Studio album by George Clinton and the P-Funk All-Stars
- Released: June 11, 1996
- Genres: R&B, funk, dance, hip hop
- Length: 74:54
- Label: Sony 550
- Producer: George Clinton

George Clinton and the P-Funk All-Stars chronology
| Dope Dogs (1994) | T.A.P.O.A.F.O.M. (The Awesome Power of a Fully Operational Mothership) (1996) | How Late Do U Have 2BB4UR Absent? (2005) |

= T.A.P.O.A.F.O.M. =

T.A.P.O.A.F.O.M. is a 1996 album by funk musician George Clinton. The title, which is an abbreviation for The Awesome Power of a Fully Operational Mothership, refers to the P-Funk Mothership that was first introduced in 1975 on Parliament's Mothership Connection album. The album was presented as a reunion album because it featured collaborations with former Parliament-Funkadelic members including Bernie Worrell, Bootsy Collins, Junie Morrison, Maceo Parker, and Fred Wesley — some of whom hadn't worked with Clinton in many years. The album also included contributions by current members of the P-Funk All-Stars.

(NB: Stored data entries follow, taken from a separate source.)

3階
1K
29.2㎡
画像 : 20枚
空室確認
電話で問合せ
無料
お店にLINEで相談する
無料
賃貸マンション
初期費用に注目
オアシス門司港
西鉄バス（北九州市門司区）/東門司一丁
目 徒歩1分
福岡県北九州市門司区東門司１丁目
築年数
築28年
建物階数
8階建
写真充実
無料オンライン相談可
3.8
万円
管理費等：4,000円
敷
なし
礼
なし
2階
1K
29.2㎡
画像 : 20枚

Following the release of T.A.P.O.A.F.O.M., Clinton launched the "Mothership Reconnection Tour" with Bootsy Collins, Bernie Worrell, and the P-Funk All-Stars. The Mothership Reconnection Tour, which began in New York's Central Park, included the landing of a full-scale Mothership on stage, from which Clinton emerged. The artwork for T.A.P.O.A.F.O.M. was unique among P-Funk albums in that it included contributions by all three artists associated with the band: Pedro Bell, Ronald "Stozo the Clown" Edwards, Overton Loyd, and George Clinton. The Japanese version of "T.A.P.O.A.F.O.M." contains an extra track entitled "Secret Love", co-written by Clinton's son Tracey Lewis a.k.a. Trey Lewd. That track was later released in U.S. on the CD How Late Do U Have 2BB4UR Absent?.

Professional ratings
Review scores
| Source | Rating |
| Allmusic | Star |
| Alternative Press | Star |
| Christgau's Consumer Guide | (3-star Honorable Mention) |
| Entertainment Weekly | A− |
| Muzik | Star Half star |
| Orlando Sentinel | Star |
| Q | Star |
| Rolling Stone | Star |
| Vibe | favorable |
| Yahoo! Music | favorable |

==Track listing==

| No. | Title | Writer(s) | Length |
|---|---|---|---|
| 1. | "If Anybody Gets Funked Up (It's Gonna Be You)" (feat. Erick Sermon & MC Breed) | George Clinton, Jr.; Belita Woods; Gary "Mudbone" Cooper | 4:24 |
| 2. | "Summer Swim" | George Clinton, Jr.; Walter "Junni" Morrison | 5:37 |
| 3. | "Funky Kind (Gonna Knock It Down)" | George Clinton, Jr.; Joseph "Amp" Fiddler; Dwayne "Sa'd Ali" Maultsby; Tracey "Treylewd" Lewis | 5:36 |
| 4. | "Mathematics" | George Clinton, Jr.; Dewayne "Blackbyrd" McKnight | 7:12 |
| 5. | "Hard as Steel" | George Clinton, Jr. | 5:09 |
| 6. | "New Spaceship" (feat. Charlie Wilson) | George Clinton, Jr. | 4:00 |
| 7. | "Underground Angel" | George Clinton, Jr.; Steve "Go Ask Armen" Boyd; Derrick "Frog" Rossen; Mike Wilder | 4:28 |
| 8. | "Let's Get Funky" | George Clinton, Jr.; Joseph "Amp" Fiddler | 5:04 |
| 9. | "Flatman and Bobbin" | George Clinton, Jr.; Ronald Dunbar; Belita Woods; Derrick "Frog" Rossen | 3:31 |
| 10. | "Sloppy Seconds" (feat. Bootsy Collins & Bernie Worrell) | George Clinton, Jr.; William "Bootsy" Collins; Bernie "All The Woo" Worrell; Dewayne "Blackbyrd" McKnight; Belita Woods | 6:59 |
| 11. | "Rock the Party" | George Clinton, Jr.; Olivia Ewing; Thomas "Bubbs" Fiddler; L. Mathew | 3:33 |
| 12. | "Get Your Funk On" | George Clinton, Jr.; Belita Woods; David Spradley | 5:16 |
| 13. | "T.A.P.O.A.F.O.M. (Fly Away)" | George Clinton, Jr.; Debra Barsha; Dwayne "Sa'd Ali" Maultsby | 7:54 |
| 14. | "If Anybody Gets Funked Up (It's Gonna Be You) [Colin Wolfe Mix]" | George Clinton, Jr.; Belita Woods; Gary "Mudbone" Cooper | 6:11 |
| Total length: |  |  | 74:54 |

==Notes==
- "Summer Swim" was released as a 12" single, Sony 550 - 46 78391.
- "If Anybody Gets Funked Up (It's Gonna Be You)" was released as an extended remix single, Sony 550 - BSK 7760.